The first step in planning a webinar should actually be honing in on the topic, content value proposition, format, speakers, and target audience. Once you have those things nailed then you can start to lock in the date.
Oh of course you’ll want to have a target date in mind, but until you solidify those other factors, don’t lock in on an actual date.
There are of course exceptions. When you have unmovable dates like a product launch, new white paper or study to announce, new regulations go into effect, or the webinar is tied to a holiday like Valentine’s Day. Then by necessity you will have to work backwards from the date determined by an event or specific deadline.
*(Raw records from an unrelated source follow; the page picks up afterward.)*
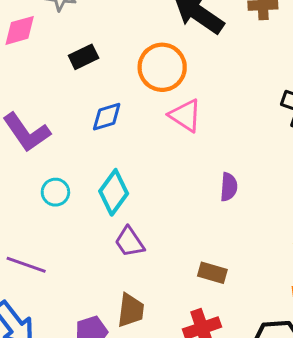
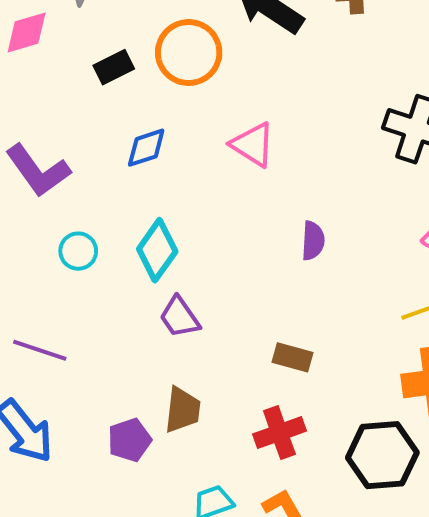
orange circle: (162, 67) -> (189, 53), moved

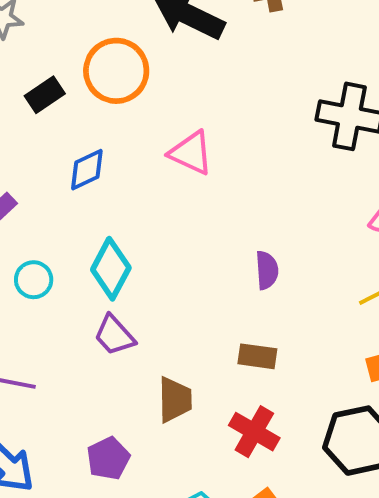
purple semicircle: (313, 241) -> (267, 270), moved
purple trapezoid: (180, 317) -> (114, 335), moved
brown trapezoid: (183, 410) -> (175, 400), moved
red cross: (279, 433) -> (254, 432), turned -33

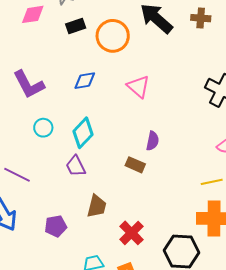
black rectangle: (45, 95) -> (76, 26), moved
purple semicircle: (267, 270) -> (152, 141), moved
brown rectangle: (257, 356) -> (135, 165), moved

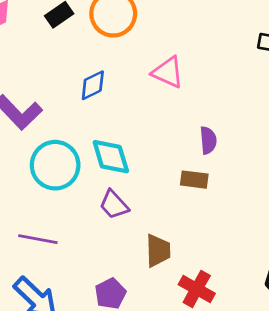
cyan circle: (43, 128) -> (55, 165), size x1.8
cyan diamond: (83, 133) -> (111, 157), turned -44
red cross: (131, 233) -> (197, 289), moved

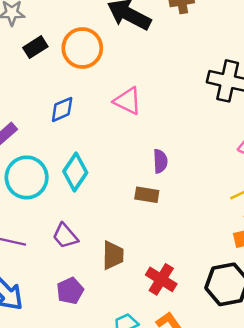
cyan diamond: (111, 157) -> (75, 172), turned 48
purple trapezoid: (114, 205) -> (65, 236), moved
red cross: (197, 289) -> (161, 279), moved

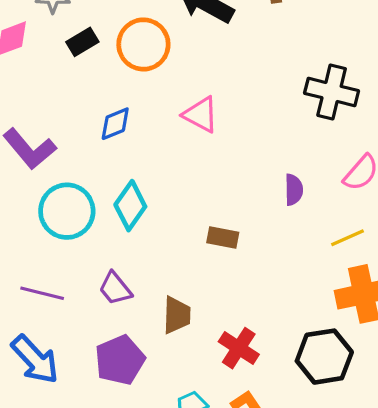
purple semicircle: (160, 161) -> (294, 190), moved
purple pentagon: (70, 291) -> (120, 360), size x1.4

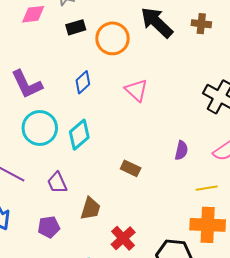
blue diamond: (115, 124) -> (83, 82), turned -35
purple pentagon: (120, 360) -> (49, 227), size x0.7

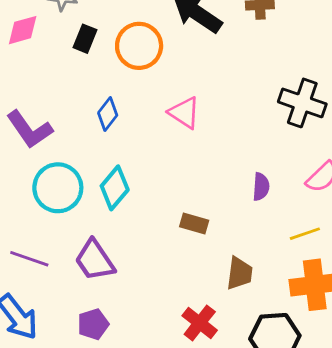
black rectangle: (76, 27) -> (85, 39), turned -42
purple trapezoid: (57, 183) -> (95, 260), size x1.4
brown trapezoid: (90, 209) -> (240, 273), moved

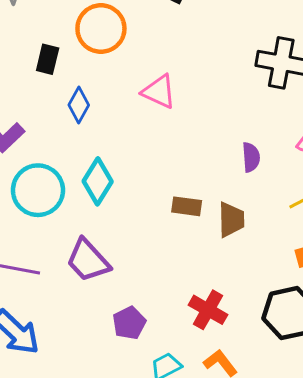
black rectangle: (85, 39) -> (48, 59), moved
brown trapezoid: (240, 273) -> (231, 220), moved
purple pentagon: (93, 324) -> (129, 323), moved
Examples of Issues That Often Occur
But in general, here are a few real life examples of issues that happened when you focus too quickly on trying to lock in a date first:
- The focus then becomes getting a registration page up as quickly as possible. So then there is urgency to write a title and description before the speakers have even honed the focus of the content.
- Speakers are immediately identified, but then as the presentation evolves and gets fleshed out you realize a different speaker is actually a better fit.
- As the content and flow gets fleshed out over several calls or email exchanges, presenters realize slide development is going to take longer than originally anticipated.
Example of What Happened With One Group Focused on the Date
I’m working with an industry group comprised of volunteer contributors and very early on in the planning process it was suggested to do the webinar in late July. The goals of the webinar were still being fleshed out, the content outline was nowhere near finalize and agreed upon, and we had zero speakers locked in. But, “We need to do it in late July.”
Then a few weeks went by and suddenly it was late July and the group finally got around to agreeing on the goals and an outline of the webinar content focus and format (more conversation than slides).
And even then we hadn’t identified the presenters and then it was realized that due to summer vacation schedules and other factors, a target date was set for mid-September, roughly 45 days or six weeks later than original target date.
The point of sharing this story is simply to bring to life how key aspects of your webinar need to be fleshed out in some detail, agreed upon and then speakers finalized before picking the exact date of the webinar. To use an old saying, don’t put the cart before the horse when planning your next webinar.